I did two trips on the MV Maihar between 1973 and 74 as the second electrician...... is there anyone out there who sailed on her in those days that remembers me..... I remember a few names, but, too many have been lost into the folds of storage in my brain..... there was a second mate called Peter Carter with whom I met two wonderful women in Wilmington, Delaware.... she was a great ship and I had some experiences of a lifetime on her


----------



## Harry Nicholson (Oct 11, 2005)

It's good to see a Brocklebank name again. I came ashore from Brocks in 1961 but recall being in Calcutta in 1956 on SS Mahanada when the gracious and previous SS Maihar entered Kidderpore. The crew of that elderly tropical lady had a reputation for being a bit wild. It was certainly a great party we had when the Maihar crowd, lugging crates of Tennents, invaded Mahanada.


----------



## johngr1949 (Jul 8, 2008)

Harry .... my first ship deep sea was on the Maihar... she set a high standard to follow... her automation allowed her to be a very sociable ship as all the engineers were on day work..... I did two trips into Calcutta on her and recall sitting in the Hooghly off garden reach and of how humbling the life there was.... we were young then and drank to excess more so in calcutta as we were told to avoid drinking the water... this was our excuse to drink more


----------



## MTraynor (May 15, 2020)

Hello Gents,
I sailed on Maihar as Mate between March and September 1975. Master was Sam Baxter. She had been let run down a bit by the time I got on her, with hydraulic leaks from the tween deck hatch machinery and unreliable hatch covers the bane of my life. All the cargo gear was under maintained, and she needed a lot of rejuvenation on deck. Being an Aussie, I had no problems increasing the crews overtime to get some work done, and I upset the Marine Super by painting the two anchors Brocklebank blue to match the hull stripe. I thought she looked quite smart when we hit the English coast. However after an incident in Madras where a pipe slipped from a sling during discharge and punching a hole in the tank top of No3 hold resulting in flooding from fuel oil, I had had enough and asked to be relieved, returning to Australia.

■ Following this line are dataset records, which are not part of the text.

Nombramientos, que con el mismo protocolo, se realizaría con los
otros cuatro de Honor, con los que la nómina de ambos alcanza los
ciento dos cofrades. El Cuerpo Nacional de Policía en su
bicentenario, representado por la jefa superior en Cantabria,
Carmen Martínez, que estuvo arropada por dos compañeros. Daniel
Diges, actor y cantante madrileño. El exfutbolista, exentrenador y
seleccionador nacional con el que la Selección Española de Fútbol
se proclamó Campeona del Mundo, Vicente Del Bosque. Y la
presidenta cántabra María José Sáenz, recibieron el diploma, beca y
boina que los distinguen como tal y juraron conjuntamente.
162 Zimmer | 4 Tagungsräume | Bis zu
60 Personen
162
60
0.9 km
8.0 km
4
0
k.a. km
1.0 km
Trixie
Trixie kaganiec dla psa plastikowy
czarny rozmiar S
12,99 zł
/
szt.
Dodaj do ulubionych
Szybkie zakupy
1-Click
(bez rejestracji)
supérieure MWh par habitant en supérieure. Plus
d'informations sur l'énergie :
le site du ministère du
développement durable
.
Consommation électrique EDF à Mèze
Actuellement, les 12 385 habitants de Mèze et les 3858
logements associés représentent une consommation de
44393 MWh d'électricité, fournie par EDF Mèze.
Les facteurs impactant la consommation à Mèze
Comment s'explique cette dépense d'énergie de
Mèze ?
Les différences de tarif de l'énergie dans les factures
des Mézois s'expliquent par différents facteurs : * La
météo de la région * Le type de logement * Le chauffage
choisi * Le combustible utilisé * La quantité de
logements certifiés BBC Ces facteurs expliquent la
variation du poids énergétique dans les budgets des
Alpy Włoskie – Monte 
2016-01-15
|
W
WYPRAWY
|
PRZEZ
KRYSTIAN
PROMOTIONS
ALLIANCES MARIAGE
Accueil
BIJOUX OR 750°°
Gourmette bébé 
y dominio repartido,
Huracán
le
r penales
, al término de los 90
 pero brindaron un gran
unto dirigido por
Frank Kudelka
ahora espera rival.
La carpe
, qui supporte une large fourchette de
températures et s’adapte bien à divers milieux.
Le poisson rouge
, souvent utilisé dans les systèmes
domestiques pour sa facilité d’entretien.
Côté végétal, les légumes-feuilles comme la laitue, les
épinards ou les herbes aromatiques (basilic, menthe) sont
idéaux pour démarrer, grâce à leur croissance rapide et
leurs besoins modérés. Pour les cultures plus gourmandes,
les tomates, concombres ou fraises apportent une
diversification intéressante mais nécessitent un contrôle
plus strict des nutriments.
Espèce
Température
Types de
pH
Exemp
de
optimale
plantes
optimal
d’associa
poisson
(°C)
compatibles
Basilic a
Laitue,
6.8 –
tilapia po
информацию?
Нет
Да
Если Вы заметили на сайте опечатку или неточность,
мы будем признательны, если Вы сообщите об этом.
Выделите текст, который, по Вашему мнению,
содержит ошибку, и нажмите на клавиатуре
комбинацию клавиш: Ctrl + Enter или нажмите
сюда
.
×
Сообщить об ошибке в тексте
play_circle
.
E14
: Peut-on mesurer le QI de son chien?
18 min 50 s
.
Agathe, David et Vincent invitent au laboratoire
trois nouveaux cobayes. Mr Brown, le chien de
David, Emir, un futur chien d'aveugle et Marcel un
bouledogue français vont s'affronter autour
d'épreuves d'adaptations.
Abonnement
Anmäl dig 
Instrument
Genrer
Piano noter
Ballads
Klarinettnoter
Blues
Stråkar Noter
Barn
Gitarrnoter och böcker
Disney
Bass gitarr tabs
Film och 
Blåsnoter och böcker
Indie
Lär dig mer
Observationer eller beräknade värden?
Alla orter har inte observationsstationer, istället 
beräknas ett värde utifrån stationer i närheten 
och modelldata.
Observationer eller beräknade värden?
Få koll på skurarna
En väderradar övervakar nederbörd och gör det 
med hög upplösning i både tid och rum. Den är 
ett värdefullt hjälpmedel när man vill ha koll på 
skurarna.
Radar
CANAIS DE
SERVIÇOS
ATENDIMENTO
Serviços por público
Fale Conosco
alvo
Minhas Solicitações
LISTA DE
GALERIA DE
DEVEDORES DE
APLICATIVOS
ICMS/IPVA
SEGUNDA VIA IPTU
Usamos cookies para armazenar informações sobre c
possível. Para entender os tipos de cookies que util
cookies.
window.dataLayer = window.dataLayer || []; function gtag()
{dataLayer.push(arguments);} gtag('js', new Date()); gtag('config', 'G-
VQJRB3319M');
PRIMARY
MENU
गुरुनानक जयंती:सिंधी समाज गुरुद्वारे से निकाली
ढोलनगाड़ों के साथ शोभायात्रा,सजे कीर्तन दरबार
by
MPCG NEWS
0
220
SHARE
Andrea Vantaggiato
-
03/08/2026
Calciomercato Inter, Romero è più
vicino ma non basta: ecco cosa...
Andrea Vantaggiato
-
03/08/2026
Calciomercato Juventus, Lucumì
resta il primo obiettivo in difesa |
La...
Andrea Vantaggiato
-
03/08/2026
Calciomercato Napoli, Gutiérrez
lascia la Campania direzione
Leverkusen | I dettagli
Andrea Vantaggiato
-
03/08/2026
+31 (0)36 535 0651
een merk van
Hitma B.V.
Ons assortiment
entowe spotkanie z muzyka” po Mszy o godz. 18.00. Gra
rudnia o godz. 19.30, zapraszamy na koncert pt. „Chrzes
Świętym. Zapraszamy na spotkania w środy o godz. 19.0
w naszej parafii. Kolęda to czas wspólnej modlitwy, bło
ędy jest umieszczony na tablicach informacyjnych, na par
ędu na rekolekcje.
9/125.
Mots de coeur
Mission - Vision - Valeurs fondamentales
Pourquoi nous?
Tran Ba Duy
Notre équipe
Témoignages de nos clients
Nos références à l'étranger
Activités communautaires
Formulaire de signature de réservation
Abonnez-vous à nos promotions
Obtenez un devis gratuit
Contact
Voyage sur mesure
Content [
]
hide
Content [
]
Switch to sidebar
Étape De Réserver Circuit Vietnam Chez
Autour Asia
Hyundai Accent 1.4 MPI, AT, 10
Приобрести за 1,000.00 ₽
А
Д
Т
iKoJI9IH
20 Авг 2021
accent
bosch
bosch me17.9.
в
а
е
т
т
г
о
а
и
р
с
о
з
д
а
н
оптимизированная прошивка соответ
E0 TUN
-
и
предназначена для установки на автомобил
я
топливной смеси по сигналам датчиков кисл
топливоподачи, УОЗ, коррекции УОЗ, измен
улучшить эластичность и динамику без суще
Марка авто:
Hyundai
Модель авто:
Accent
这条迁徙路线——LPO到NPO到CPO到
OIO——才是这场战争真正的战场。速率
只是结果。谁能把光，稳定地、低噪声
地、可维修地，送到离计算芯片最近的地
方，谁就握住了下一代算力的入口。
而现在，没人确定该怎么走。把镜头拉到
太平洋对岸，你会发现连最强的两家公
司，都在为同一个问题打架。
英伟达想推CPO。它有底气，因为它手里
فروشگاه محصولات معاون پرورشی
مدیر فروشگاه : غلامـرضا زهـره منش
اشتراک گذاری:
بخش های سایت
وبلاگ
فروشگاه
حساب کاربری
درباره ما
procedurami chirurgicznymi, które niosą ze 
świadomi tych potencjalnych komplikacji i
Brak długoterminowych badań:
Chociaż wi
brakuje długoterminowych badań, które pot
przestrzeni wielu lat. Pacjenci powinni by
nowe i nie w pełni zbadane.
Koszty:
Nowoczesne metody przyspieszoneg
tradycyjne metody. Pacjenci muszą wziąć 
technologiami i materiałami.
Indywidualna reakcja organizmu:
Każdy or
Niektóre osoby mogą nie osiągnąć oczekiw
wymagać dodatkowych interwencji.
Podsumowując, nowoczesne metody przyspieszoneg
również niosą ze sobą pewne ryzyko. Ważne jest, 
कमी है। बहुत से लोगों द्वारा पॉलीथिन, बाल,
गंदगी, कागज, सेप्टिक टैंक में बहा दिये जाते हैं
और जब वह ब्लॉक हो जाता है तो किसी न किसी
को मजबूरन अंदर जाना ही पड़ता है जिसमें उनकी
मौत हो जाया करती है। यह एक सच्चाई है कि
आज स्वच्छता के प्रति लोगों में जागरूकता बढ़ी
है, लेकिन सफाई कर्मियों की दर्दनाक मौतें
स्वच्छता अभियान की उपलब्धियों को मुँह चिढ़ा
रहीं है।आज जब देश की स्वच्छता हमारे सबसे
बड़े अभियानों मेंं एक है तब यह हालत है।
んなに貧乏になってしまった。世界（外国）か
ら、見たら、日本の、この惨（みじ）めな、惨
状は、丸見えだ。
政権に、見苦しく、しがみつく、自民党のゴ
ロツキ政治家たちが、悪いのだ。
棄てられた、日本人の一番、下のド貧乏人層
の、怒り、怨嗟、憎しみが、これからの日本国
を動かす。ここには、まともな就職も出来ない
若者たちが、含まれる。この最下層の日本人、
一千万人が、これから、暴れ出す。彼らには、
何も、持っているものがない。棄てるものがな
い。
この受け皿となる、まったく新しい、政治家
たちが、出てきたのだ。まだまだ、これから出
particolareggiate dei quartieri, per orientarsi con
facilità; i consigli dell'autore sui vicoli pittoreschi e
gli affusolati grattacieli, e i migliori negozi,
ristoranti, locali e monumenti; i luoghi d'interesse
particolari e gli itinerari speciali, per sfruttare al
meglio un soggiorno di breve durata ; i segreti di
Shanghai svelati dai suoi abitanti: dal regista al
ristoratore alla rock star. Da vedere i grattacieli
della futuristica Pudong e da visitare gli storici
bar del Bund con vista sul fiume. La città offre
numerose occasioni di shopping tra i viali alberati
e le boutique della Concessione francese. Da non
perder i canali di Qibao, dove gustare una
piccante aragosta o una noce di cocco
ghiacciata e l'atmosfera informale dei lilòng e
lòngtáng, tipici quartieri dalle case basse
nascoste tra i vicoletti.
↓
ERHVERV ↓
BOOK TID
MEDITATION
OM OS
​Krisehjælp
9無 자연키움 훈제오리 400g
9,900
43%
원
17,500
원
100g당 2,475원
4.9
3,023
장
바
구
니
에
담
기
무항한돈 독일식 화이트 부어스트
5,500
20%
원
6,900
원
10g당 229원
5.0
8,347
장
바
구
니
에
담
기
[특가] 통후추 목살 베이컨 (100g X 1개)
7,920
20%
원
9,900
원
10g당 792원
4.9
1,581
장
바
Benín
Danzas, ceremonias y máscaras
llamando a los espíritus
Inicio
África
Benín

But I have fond memories of my 3 years with the "poms" at Cunard Brocklebank.


----------



## johngr1949 (Jul 8, 2008)

Interesting account of the state the Maihar was in and the troubles you had..... I think it all started when Cunard Brocklebank changed their crewing philosophy. When I was on her they had three crews of "regulars" rotating between the two sister ships Maihar and Masud, doing this gave a greater chance for work being done was done properly as if it wasn't it would come back to bight you in the ass at a later date and you'd be held accountable by the other crew.... crewing abandoned the system and started just assigning people, a warm body in some cases, who didn't care about what they did as they knew they wouldn't come back and have to fix their problems and screw-ups.... that and the reduction of maintenance budgets to match the general decline of the Cunard brand contributed to the ships decline. Sorry you had such a rough time.


----------



## japottinger (Jun 16, 2004)

I did two trips on SS Maihar as 4th eng. off joined her at Glasgow in May 23 1957voyage 94 when she was completing a more or less rebuilt, 4 new boilers, pumps, engine out and rebuilt, new accommodation etce etc and piece de resistance a proper built in swimming pool aft of the funnel. Capt "crikey" Morris CH Eng Russell Gordon, 2nd Jack Evans 5th Bob Stoddard 1RO Cliff Watson, 2nd RO Rom McMurtrie, CH Std. Jim Sunners, same crowd next trip except Jack Evans was Ch. Eng. Finally paid off 2 Dec 1957. Great ship




  








Maihar my painting.




__
japottinger


__
May 19, 2020


__
4



My favourite ship, did two trips as 4th Eng. Off, ran like sewing machine.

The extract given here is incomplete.